Section 219. General duty to make disclosure

(1) A director of a company shall give notice in writing to the company—

(a) of the particulars relating to the shares, debentures, participatory interests, rights, options and contracts as are necessary for the purposes of compliance with section 59 by the company;

(b) of particulars of any change in respect of the particulars referred to in paragraph (a) of which notice has been given to the company including the consideration, if any, received as a result of the event giving rise to the change; and

(c) of such events and matters affecting or relating to himself as are necessary for the purposes of compliance with the requirements of this Act by the company.

(2) A person required to give notice under subsection (1) shall give the notice, within fourteen days—

(a) in the case of a notice under paragraph (1)(a)—

(i) from the date on which the director became a director; or

(ii) from the date on which the director acquired an interest in the shares, debentures, participatory interests, rights, options or contracts;

(b) in the case of a notice under paragraph (1)(b), from the occurrence of the event giving rise to the change; and

(c) in the case of a notice under paragraph (1)(c), from the date of such events and matters referred to in that paragraph.

(3) For the purposes of paragraphs (2)(a) and (b), in the case of a company whose shares are quoted on a stock exchange, the notice period shall be five days.

(4) A company shall, send a copy of the notice to each of the other directors of the company within seven days from receiving a notice under subsection (1).

(5) For the purposes of this section—

(a) a reference to a participatory interest means a reference to an interest within the meaning of the Interest Schemes Act 2016; and

(b) in determining whether a person has an interest in a debenture or participatory interest, section 8, except for subsections 8(1) and (3), have effect and in applying those provisions, a reference to a share shall be construed as a reference to a debenture or participatory interest.

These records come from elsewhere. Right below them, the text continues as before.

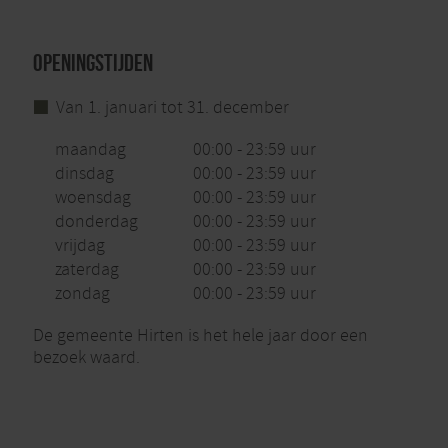
Openingstijden
Van 1. januari tot 31. december
maandag
00:00 - 23:59 uur
dinsdag
00:00 - 23:59 uur
woensdag
00:00 - 23:59 uur
donderdag
00:00 - 23:59 uur
vrijdag
00:00 - 23:59 uur
zaterdag
00:00 - 23:59 uur
zondag
00:00 - 23:59 uur
De gemeente Hirten is het hele jaar door een
bezoek waard.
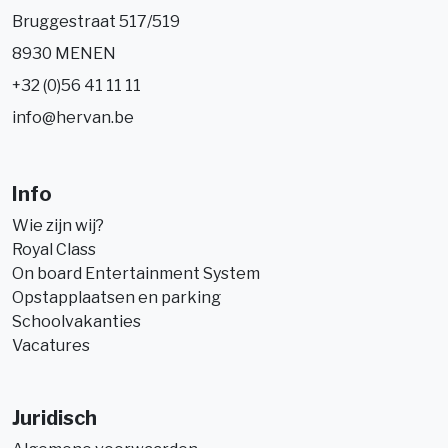
Bruggestraat 517/519
8930 MENEN
+32 (0)56 41 11 11
info@hervan.be
Info
Wie zijn wij?
Royal Class
On board Entertainment System
Opstapplaatsen en parking
Schoolvakanties
Vacatures
Juridisch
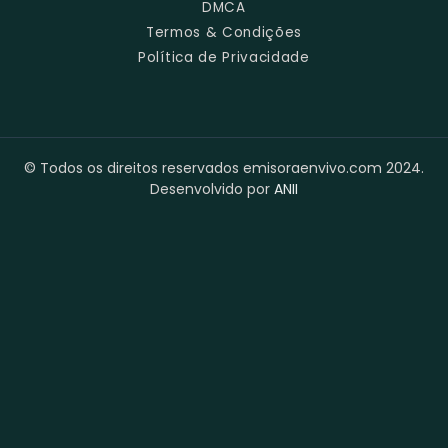
DMCA
Termos & Condições
Política de Privacidade
© Todos os direitos reservados emisoraenvivo.com 2024.
Desenvolvido por
ANII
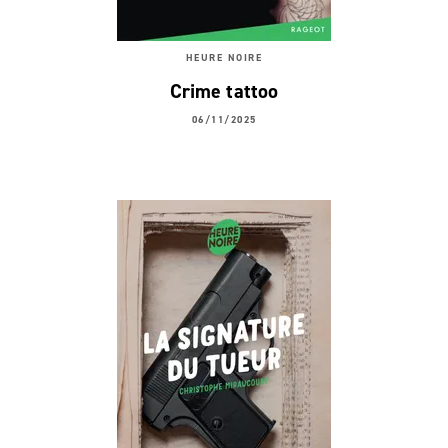
HEURE NOIRE
Crime tattoo
06/11/2025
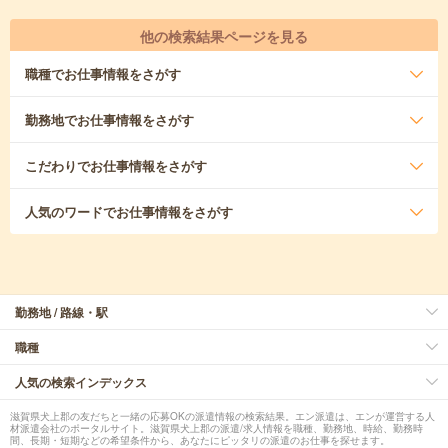
他の検索結果ページを見る
職種
でお仕事情報をさがす
勤務地
でお仕事情報をさがす
こだわり
でお仕事情報をさがす
人気のワード
でお仕事情報をさがす
勤務地 / 路線・駅
職種
人気の検索インデックス
滋賀県犬上郡の友だちと一緒の応募OKの派遣情報の検索結果。エン派遣は、エンが運営する人
材派遣会社のポータルサイト。滋賀県犬上郡の派遣/求人情報を職種、勤務地、時給、勤務時
間、長期・短期などの希望条件から、あなたにピッタリの派遣のお仕事を探せます。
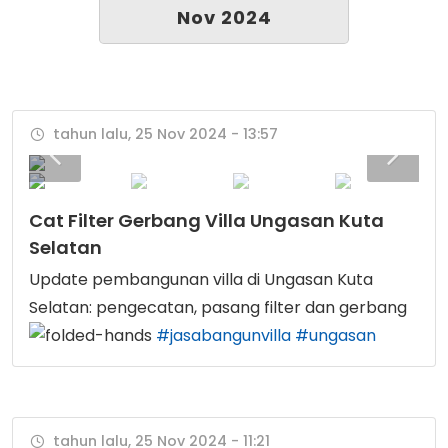
Nov 2024
tahun lalu, 25 Nov 2024 - 13:57
Cat Filter Gerbang Villa Ungasan Kuta
Selatan
Update pembangunan villa di Ungasan Kuta
Selatan: pengecatan, pasang filter dan gerbang
#jasabangunvilla
#ungasan
tahun lalu, 25 Nov 2024 - 11:21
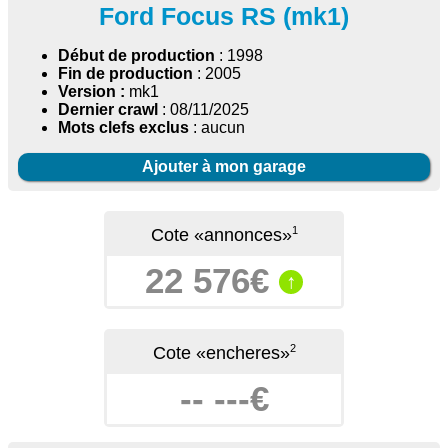
Ford Focus RS (mk1)
Début de production
: 1998
Fin de production
: 2005
Version :
mk1
Dernier crawl
: 08/11/2025
Mots clefs exclus
: aucun
Ajouter à mon garage
1
Cote «annonces»
22 576€
↑
2
Cote «encheres»
-- ---€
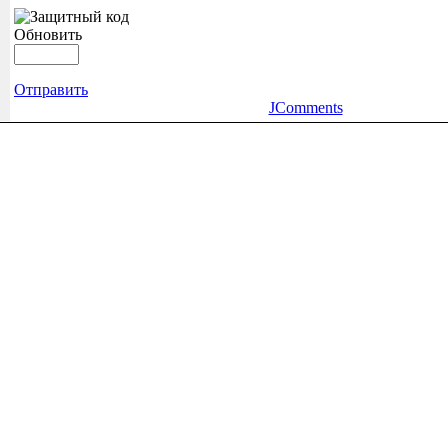
Обновить
Отправить
JComments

(6) A director who contravenes subsection (1) or (2) commits an offence and shall, on conviction, be liable to—

(a) in the case of subsection (1), imprisonment for a term not exceeding five years or a fine not exceeding three million ringgit or both; and

(b) in the case of subsection (2), a fine not exceeding twenty five thousand ringgit and in the case of a continuing offence, to a further fine of one thousand ringgit for each day during which the offence continues.

(7) A company which contravenes subsection (4) commits an offence and shall, on conviction, be liable to a fine not exceeding twenty five thousand ringgit and in the case of a continuing offence, to a further fine of one thousand ringgit for each day during which the offence continues.